As the practice grew, movements of the body were added and it started to take on the form that resembles modern yoga. Many different forms popped up because one of the mantras of yoga was that whatever you did, it was always supposed to be ‘your practice.’
That is to say, do what you feel you should during the session, not what the teacher is demanding of you.
A review of the literature published by The International Journal of Preventative Medicine in July, 2012 found Yoga had health benefits in many areas including stress, concentration, mood, muscular strength of course flexibility. Science really backs up the regular practice of yoga.

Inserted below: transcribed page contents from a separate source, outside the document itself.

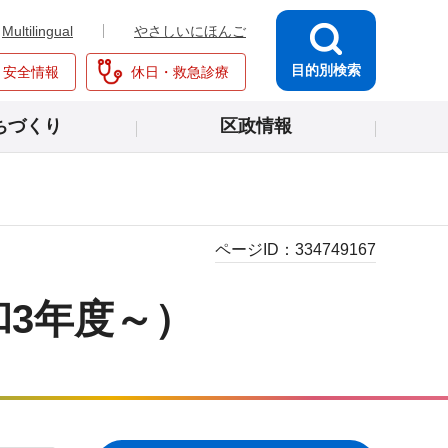
Multilingual
やさしいにほんご
目的別検索
・安全情報
休日・救急診療
ちづくり
区政情報
ページID：
334749167
3年度～）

However, during the 80’s as it was being popularised in the west, it became much more focused on the physical side rather than the mental. And this is where the challenge begins for most people.

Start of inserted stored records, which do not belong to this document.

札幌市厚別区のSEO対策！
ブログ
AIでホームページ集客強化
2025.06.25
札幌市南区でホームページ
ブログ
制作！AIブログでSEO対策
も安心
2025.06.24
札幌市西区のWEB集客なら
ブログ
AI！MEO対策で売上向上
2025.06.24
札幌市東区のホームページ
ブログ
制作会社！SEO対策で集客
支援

A quick search and you can now do hatha (traditional), heated, hip hop, aerial, dance, yogalates, yin and many many more. If you are doing heated yoga you can do it really hot (Bikram at above 40), hot (which is 37 degrees) or warm which is anywhere above 25.
I’m getting sweaty just thinking about it!!

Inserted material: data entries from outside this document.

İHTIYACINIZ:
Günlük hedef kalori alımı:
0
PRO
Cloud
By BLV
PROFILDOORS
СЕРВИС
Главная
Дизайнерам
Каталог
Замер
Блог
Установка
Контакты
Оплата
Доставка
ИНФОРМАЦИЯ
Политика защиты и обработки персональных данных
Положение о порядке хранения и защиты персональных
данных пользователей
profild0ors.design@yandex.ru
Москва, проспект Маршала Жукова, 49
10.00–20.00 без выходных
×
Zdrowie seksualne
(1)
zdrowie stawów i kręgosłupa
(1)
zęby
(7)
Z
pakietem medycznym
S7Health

So we asked Nadine Eran, who is both a qualified sports physiotherapist and a yoga instructor, from Sum of Us Health studio in Prahran, to help simplify how to choose what to do
‘Well I guess I’m lucky because I see both sides being both a physio and a yoga instructor.
I see people who have body issues whether its tightness and pain, or just general fitness they want to improve, and I also see people who are stressed and overworked who want to try to take a step back.
I think for everybody it is different.
Do These 5 Things:
- Take a moment to figure out why you want to do it? Your reason will help point you in the right direction to finding the right class for you. If its strength and power, try ashtanga. If its gentle stretching, try a yin
- Always enquire by phone first. Most places have online bookings these days which discourage calling up. But I always tell my students to call up and enquire. Try to get a feel for the intensity and focus of the different classes
- If you have an injury, check the qualifications. Unfortunately, not all yoga teachers are equal due to the level of training they have had. Try to find one that has had at least 500 hours of training practice. That is standard for a really good teacher who demonstrates they are passionate about what they do.
- If you are injured, remember to only do what you can cope with. I always like to assess my students but that is because we have the luxury of smaller classes and my physiotherapy training. You can’t always get that particularly as a lot of studios now have really big classes. So remember go at your own pace and listen to your body
- Last but not least try before you buy! Almost all studios will have either free or discounted trial sessions and weeks. Try a few studios and test some different styles – you may just surprise yourself.
You can find much more information on living a holistic lifestyle in these free magazines and on our YouTube channel.
Chris Jellis graduated from Melbourne University as a physiotherapist in 2005. He has successfully created the Domain Health Group, which now has 50 staff across 6 locations and has recently launched the total wellness studio Sum Of Us in Prahran.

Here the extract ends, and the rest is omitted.